- What the task asks -
Would you find each line in the entries below with the string "their" and copy it?
== Segment start ==
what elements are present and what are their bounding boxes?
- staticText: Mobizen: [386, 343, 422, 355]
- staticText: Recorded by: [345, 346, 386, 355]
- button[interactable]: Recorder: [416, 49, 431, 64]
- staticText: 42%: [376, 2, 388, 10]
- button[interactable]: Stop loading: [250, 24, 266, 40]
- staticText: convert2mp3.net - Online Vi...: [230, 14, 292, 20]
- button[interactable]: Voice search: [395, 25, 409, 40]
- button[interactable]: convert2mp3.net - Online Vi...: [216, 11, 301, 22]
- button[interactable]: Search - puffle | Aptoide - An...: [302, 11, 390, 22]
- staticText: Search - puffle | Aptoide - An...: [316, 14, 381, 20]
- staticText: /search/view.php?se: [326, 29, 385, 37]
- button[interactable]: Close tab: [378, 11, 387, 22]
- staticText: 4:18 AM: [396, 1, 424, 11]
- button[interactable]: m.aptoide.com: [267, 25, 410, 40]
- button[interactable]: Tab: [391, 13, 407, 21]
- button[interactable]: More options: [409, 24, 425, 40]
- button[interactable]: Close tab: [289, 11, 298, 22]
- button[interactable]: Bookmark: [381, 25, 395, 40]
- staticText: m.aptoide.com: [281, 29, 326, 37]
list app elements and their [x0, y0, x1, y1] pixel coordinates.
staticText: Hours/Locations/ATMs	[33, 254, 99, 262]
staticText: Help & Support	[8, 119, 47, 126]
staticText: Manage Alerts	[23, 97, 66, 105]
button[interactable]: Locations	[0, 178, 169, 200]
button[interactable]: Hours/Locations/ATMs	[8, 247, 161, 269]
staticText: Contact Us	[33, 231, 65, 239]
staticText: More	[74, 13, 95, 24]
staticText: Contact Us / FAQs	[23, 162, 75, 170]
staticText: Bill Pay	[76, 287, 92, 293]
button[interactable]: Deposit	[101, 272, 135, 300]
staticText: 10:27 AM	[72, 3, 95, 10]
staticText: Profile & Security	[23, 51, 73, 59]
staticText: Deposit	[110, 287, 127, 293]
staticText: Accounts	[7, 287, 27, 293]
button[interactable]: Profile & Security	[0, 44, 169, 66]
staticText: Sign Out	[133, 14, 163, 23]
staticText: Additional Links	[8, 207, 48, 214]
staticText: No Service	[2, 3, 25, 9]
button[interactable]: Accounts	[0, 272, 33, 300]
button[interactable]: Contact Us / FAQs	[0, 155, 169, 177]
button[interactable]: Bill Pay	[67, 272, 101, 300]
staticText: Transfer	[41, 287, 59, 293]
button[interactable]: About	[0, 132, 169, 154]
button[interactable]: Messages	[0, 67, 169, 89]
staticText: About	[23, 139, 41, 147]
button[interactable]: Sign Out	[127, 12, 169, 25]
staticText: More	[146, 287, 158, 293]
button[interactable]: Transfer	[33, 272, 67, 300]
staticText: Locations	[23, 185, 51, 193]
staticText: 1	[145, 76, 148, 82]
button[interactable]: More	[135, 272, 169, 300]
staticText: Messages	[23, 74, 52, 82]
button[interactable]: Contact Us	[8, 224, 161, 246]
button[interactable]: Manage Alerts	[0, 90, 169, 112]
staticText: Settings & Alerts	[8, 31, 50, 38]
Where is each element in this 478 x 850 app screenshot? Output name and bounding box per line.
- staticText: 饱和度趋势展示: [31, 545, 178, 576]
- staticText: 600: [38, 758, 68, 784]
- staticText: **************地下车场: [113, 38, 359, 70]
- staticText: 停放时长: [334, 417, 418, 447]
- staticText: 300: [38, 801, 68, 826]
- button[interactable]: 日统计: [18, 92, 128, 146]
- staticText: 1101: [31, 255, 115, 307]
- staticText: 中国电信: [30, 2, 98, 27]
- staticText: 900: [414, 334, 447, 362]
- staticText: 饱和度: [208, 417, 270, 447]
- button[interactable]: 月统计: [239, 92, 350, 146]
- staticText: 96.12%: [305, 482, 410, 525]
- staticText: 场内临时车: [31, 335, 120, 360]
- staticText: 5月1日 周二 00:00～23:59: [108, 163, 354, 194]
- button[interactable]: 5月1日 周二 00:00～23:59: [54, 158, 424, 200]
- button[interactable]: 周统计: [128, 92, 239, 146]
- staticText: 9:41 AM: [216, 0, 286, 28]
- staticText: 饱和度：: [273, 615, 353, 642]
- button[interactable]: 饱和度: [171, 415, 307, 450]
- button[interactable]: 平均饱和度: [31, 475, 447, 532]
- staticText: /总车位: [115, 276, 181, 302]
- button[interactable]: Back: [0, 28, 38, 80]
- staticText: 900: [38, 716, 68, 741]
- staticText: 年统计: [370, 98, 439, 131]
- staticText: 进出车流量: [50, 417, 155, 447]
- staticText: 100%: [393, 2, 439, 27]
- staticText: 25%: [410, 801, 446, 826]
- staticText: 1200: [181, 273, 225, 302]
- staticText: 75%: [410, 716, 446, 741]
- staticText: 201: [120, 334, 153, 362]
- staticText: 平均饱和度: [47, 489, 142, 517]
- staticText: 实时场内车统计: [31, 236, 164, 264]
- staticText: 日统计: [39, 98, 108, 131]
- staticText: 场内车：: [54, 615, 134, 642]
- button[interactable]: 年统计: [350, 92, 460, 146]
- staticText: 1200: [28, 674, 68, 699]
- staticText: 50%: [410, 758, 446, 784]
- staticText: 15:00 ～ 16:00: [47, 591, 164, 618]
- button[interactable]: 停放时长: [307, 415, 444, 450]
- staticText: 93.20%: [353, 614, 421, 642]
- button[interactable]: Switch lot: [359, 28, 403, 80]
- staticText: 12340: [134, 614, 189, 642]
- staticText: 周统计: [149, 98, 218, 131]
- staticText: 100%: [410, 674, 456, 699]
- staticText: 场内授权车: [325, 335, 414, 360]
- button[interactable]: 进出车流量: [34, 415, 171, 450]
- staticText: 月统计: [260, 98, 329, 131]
== Segment end ==
- Exercise response -
what elements are present and what are their bounding boxes?
list app elements and their [x0, y0, x1, y1] pixel coordinates.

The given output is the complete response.